**Exercise**
Go over the data and keep only the lines that include "controls".

[Start of Attachment]

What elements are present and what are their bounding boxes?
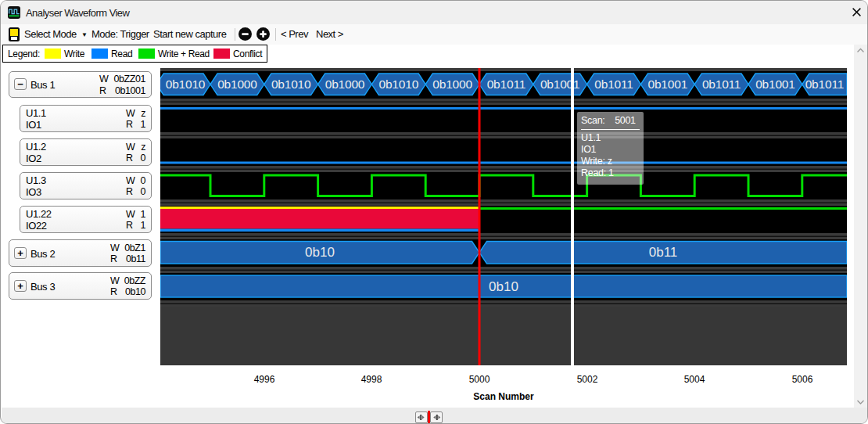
svg-text:0b1010: 0b1010: [271, 77, 311, 91]
svg-text:0b1010: 0b1010: [379, 77, 419, 91]
svg-text:0b1000: 0b1000: [217, 77, 257, 91]
svg-text:0b1001: 0b1001: [648, 77, 688, 91]
svg-text:0b10: 0b10: [305, 245, 335, 260]
svg-text:0b1011: 0b1011: [487, 77, 525, 91]
svg-text:0b1001: 0b1001: [755, 77, 795, 91]
svg-text:0b1010: 0b1010: [166, 77, 206, 91]
svg-text:0b10: 0b10: [489, 279, 518, 294]
svg-text:0b1000: 0b1000: [325, 77, 365, 91]
svg-text:0b1000: 0b1000: [432, 77, 472, 91]
svg-text:0b1011: 0b1011: [805, 77, 844, 91]
svg-text:0b1011: 0b1011: [702, 77, 741, 91]
svg-text:0b1011: 0b1011: [594, 77, 633, 91]
svg-text:0b11: 0b11: [649, 245, 678, 260]
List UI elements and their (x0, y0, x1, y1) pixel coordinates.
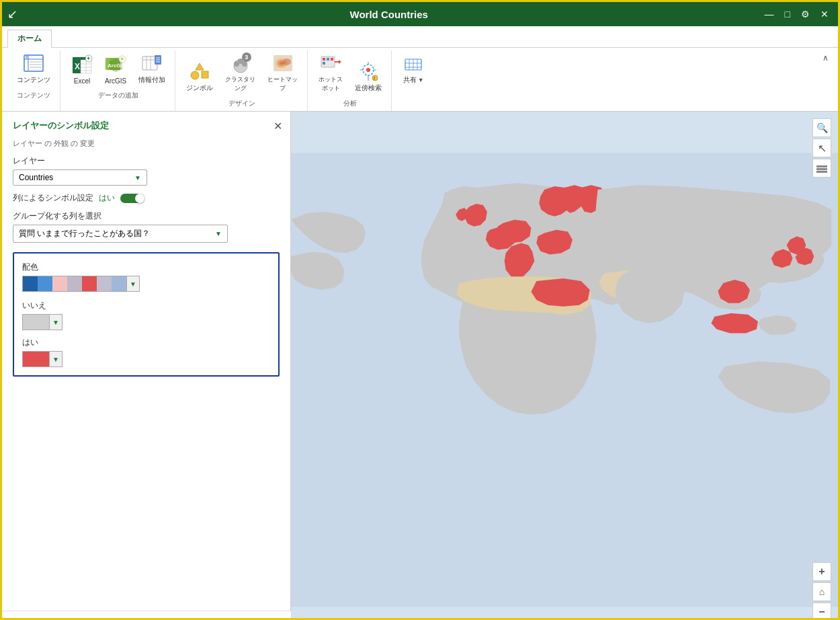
svg-text:!: ! (374, 76, 375, 81)
svg-rect-62 (816, 165, 827, 167)
world-map (291, 112, 838, 620)
share-button[interactable]: 共有 ▼ (398, 50, 428, 87)
panel-close-button[interactable]: ✕ (274, 120, 282, 132)
hai-label: はい (22, 337, 270, 348)
title-bar: ↙ World Countries — □ ⚙ ✕ (2, 2, 838, 26)
app-logo: ↙ (7, 7, 17, 22)
arcgis-button[interactable]: ArcGIS + ArcGIS (101, 52, 130, 87)
toggle-knob (135, 194, 144, 203)
color-scheme-label: 配色 (22, 262, 270, 273)
layer-section: レイヤー Countries ▼ (13, 155, 280, 186)
column-symbol-row: 列によるシンボル設定 はい (13, 192, 280, 204)
contents-icon-svg (23, 52, 44, 74)
select-tool-button[interactable]: ↖ (812, 139, 831, 157)
cluster-icon: 3 (230, 52, 251, 74)
cluster-button[interactable]: 3 クラスタリング (221, 50, 259, 95)
svg-point-48 (366, 68, 370, 72)
svg-text:+: + (120, 56, 124, 63)
zoom-in-button[interactable]: + (812, 562, 831, 581)
svg-rect-42 (323, 62, 325, 65)
svg-point-39 (283, 59, 291, 65)
column-symbol-label: 列によるシンボル設定 (13, 192, 93, 204)
close-button[interactable]: ✕ (816, 7, 833, 21)
ribbon-collapse-button[interactable]: ∧ (818, 50, 833, 65)
map-zoom-controls: + ⌂ − (812, 562, 831, 620)
excel-icon: X + (71, 54, 93, 76)
window-title: World Countries (17, 9, 761, 20)
layer-dropdown-arrow: ▼ (134, 174, 141, 182)
left-panel: ✕ レイヤーのシンボル設定 レイヤー の 外観 の 変更 レイヤー Countr… (2, 112, 291, 620)
layer-value: Countries (19, 173, 53, 182)
swatch-dropdown-arrow[interactable]: ▼ (126, 276, 139, 291)
swatch-2 (38, 276, 52, 291)
excel-icon-svg: X + (71, 54, 93, 76)
joho-button[interactable]: 情報付加 (134, 50, 169, 87)
heatmap-button[interactable]: ヒートマップ (263, 50, 302, 95)
ribbon-group-analysis: ホットスポット ! (309, 50, 392, 111)
arcgis-label: ArcGIS (105, 77, 126, 85)
home-button[interactable]: ⌂ (812, 582, 831, 601)
svg-rect-32 (202, 71, 208, 78)
hotspot-button[interactable]: ホットスポット (314, 50, 347, 95)
heatmap-icon (272, 52, 294, 74)
group-col-dropdown[interactable]: 質問 いままで行ったことがある国？ ▼ (13, 225, 228, 243)
search-tool-button[interactable]: 🔍 (812, 118, 831, 137)
swatch-3 (52, 276, 67, 291)
share-dropdown-arrow[interactable]: ▼ (418, 77, 424, 83)
svg-rect-41 (323, 58, 325, 61)
tab-home[interactable]: ホーム (7, 30, 52, 48)
nearby-button[interactable]: ! 近傍検索 (351, 59, 386, 95)
ribbon-group-items-analysis: ホットスポット ! (314, 50, 386, 98)
ribbon: ホーム (2, 26, 838, 112)
minimize-button[interactable]: — (761, 7, 778, 21)
toggle-bar[interactable] (120, 194, 144, 203)
iiie-color-button[interactable]: ▼ (22, 314, 62, 330)
svg-rect-3 (26, 56, 28, 59)
color-swatch-dropdown[interactable]: ▼ (22, 276, 140, 292)
hotspot-icon (320, 52, 341, 74)
hai-color-arrow[interactable]: ▼ (49, 352, 62, 366)
ribbon-group-label-data: データの追加 (98, 89, 138, 103)
swatch-6 (97, 276, 112, 291)
layers-icon (816, 162, 828, 174)
svg-rect-63 (816, 168, 827, 170)
home-icon: ⌂ (819, 586, 825, 597)
cluster-badge: 3 (242, 52, 251, 62)
ribbon-group-label-share (413, 89, 415, 101)
iiie-color-arrow[interactable]: ▼ (49, 315, 62, 330)
svg-rect-64 (816, 171, 827, 173)
hai-color-button[interactable]: ▼ (22, 351, 62, 367)
svg-rect-43 (327, 58, 329, 61)
swatch-7 (112, 276, 126, 291)
search-icon: 🔍 (816, 122, 828, 133)
layers-tool-button[interactable] (812, 159, 831, 178)
map-area[interactable]: 🔍 ↖ + ⌂ − (291, 112, 838, 620)
color-scheme-section: 配色 ▼ (22, 262, 270, 293)
symbol-button[interactable]: ジンボル (182, 59, 217, 95)
settings-button[interactable]: ⚙ (797, 7, 814, 21)
svg-text:+: + (87, 55, 90, 62)
ribbon-group-items-design: ジンボル 3 クラスタリング (182, 50, 302, 98)
maximize-button[interactable]: □ (781, 7, 794, 21)
cursor-icon: ↖ (818, 142, 827, 155)
contents-button[interactable]: コンテンツ (13, 50, 54, 87)
iiie-row: いいえ ▼ (22, 300, 270, 330)
contents-icon (23, 52, 44, 74)
title-bar-controls: — □ ⚙ ✕ (761, 7, 833, 21)
svg-point-31 (191, 71, 199, 79)
excel-button[interactable]: X + Excel (67, 52, 97, 87)
group-col-value: 質問 いままで行ったことがある国？ (19, 228, 150, 239)
layer-dropdown[interactable]: Countries ▼ (13, 169, 147, 186)
joho-icon (141, 52, 163, 74)
svg-marker-30 (196, 63, 204, 70)
symbol-icon (189, 61, 210, 82)
cluster-label: クラスタリング (225, 75, 255, 93)
svg-marker-46 (339, 60, 341, 64)
joho-icon-svg (141, 52, 163, 74)
zoom-out-button[interactable]: − (812, 603, 831, 620)
group-col-dropdown-arrow: ▼ (215, 230, 222, 237)
zoom-in-icon: + (818, 566, 825, 578)
hai-color-swatch (23, 352, 49, 366)
layer-label: レイヤー (13, 155, 280, 167)
svg-text:ArcGIS: ArcGIS (108, 63, 126, 69)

[End of Attachment]

**Task output**
map-zoom-controls: + ⌂ − (812, 562, 831, 620)
title-bar-controls: — □ ⚙ ✕ (761, 7, 833, 21)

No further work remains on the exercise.